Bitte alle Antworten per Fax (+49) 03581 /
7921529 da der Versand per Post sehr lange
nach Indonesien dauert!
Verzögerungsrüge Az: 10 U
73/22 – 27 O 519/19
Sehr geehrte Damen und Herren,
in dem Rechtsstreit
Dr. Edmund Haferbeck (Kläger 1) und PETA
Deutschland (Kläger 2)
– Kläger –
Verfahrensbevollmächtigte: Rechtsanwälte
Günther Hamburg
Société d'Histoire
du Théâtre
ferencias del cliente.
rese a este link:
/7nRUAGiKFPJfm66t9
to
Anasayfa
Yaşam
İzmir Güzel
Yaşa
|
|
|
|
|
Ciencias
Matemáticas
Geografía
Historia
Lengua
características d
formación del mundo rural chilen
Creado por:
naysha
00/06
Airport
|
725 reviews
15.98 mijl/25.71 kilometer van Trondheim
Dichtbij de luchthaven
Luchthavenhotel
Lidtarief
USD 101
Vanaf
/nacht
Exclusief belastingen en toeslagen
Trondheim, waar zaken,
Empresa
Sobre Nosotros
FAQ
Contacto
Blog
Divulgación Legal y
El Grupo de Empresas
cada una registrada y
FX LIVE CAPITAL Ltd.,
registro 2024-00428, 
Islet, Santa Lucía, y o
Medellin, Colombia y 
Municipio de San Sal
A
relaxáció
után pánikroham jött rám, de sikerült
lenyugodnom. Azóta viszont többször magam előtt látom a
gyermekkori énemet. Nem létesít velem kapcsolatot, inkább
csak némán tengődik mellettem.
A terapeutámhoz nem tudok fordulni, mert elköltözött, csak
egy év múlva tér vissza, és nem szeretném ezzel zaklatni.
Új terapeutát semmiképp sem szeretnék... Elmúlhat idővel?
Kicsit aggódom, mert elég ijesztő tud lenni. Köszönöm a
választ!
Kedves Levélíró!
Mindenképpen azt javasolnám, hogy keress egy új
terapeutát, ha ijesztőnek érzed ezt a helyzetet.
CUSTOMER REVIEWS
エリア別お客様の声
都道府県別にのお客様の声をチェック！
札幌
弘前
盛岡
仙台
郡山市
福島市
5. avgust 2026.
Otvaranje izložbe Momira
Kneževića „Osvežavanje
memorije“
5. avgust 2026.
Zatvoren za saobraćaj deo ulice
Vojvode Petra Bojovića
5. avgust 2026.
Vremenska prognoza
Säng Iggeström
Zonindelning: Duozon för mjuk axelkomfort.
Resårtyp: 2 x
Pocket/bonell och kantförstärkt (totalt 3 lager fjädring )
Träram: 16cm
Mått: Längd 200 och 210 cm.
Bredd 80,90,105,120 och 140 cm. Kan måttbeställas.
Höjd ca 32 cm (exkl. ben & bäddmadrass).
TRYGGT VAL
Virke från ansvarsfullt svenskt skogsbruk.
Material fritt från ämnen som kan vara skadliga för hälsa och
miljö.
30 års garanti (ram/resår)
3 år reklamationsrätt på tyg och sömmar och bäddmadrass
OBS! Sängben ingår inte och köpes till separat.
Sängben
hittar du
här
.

→ EXERCISE INSTRUCTIONS: The data given before this task must be transcribed exactly and in full.

→ OUTPUT BELOW:
Bitte alle Antworten per Fax (+49) 03581 /
7921529 da der Versand per Post sehr lange
nach Indonesien dauert!
Verzögerungsrüge Az: 10 U
73/22 – 27 O 519/19
Sehr geehrte Damen und Herren,
in dem Rechtsstreit
Dr. Edmund Haferbeck (Kläger 1) und PETA
Deutschland (Kläger 2)
– Kläger –
Verfahrensbevollmächtigte: Rechtsanwälte
Günther Hamburg
Société d'Histoire
du Théâtre
ferencias del cliente.
rese a este link:
/7nRUAGiKFPJfm66t9
to
Anasayfa
Yaşam
İzmir Güzel
Yaşa
|
|
|
|
|
Ciencias
Matemáticas
Geografía
Historia
Lengua
características d
formación del mundo rural chilen
Creado por:
naysha
00/06
Airport
|
725 reviews
15.98 mijl/25.71 kilometer van Trondheim
Dichtbij de luchthaven
Luchthavenhotel
Lidtarief
USD 101
Vanaf
/nacht
Exclusief belastingen en toeslagen
Trondheim, waar zaken,
Empresa
Sobre Nosotros
FAQ
Contacto
Blog
Divulgación Legal y
El Grupo de Empresas
cada una registrada y
FX LIVE CAPITAL Ltd.,
registro 2024-00428, 
Islet, Santa Lucía, y o
Medellin, Colombia y 
Municipio de San Sal
A
relaxáció
után pánikroham jött rám, de sikerült
lenyugodnom. Azóta viszont többször magam előtt látom a
gyermekkori énemet. Nem létesít velem kapcsolatot, inkább
csak némán tengődik mellettem.
A terapeutámhoz nem tudok fordulni, mert elköltözött, csak
egy év múlva tér vissza, és nem szeretném ezzel zaklatni.
Új terapeutát semmiképp sem szeretnék... Elmúlhat idővel?
Kicsit aggódom, mert elég ijesztő tud lenni. Köszönöm a
választ!
Kedves Levélíró!
Mindenképpen azt javasolnám, hogy keress egy új
terapeutát, ha ijesztőnek érzed ezt a helyzetet.
CUSTOMER REVIEWS
エリア別お客様の声
都道府県別にのお客様の声をチェック！
札幌
弘前
盛岡
仙台
郡山市
福島市
5. avgust 2026.
Otvaranje izložbe Momira
Kneževića „Osvežavanje
memorije“
5. avgust 2026.
Zatvoren za saobraćaj deo ulice
Vojvode Petra Bojovića
5. avgust 2026.
Vremenska prognoza
Säng Iggeström
Zonindelning: Duozon för mjuk axelkomfort.
Resårtyp: 2 x
Pocket/bonell och kantförstärkt (totalt 3 lager fjädring )
Träram: 16cm
Mått: Längd 200 och 210 cm.
Bredd 80,90,105,120 och 140 cm. Kan måttbeställas.
Höjd ca 32 cm (exkl. ben & bäddmadrass).
TRYGGT VAL
Virke från ansvarsfullt svenskt skogsbruk.
Material fritt från ämnen som kan vara skadliga för hälsa och
miljö.
30 års garanti (ram/resår)
3 år reklamationsrätt på tyg och sömmar och bäddmadrass
OBS! Sängben ingår inte och köpes till separat.
Sängben
hittar du
här
.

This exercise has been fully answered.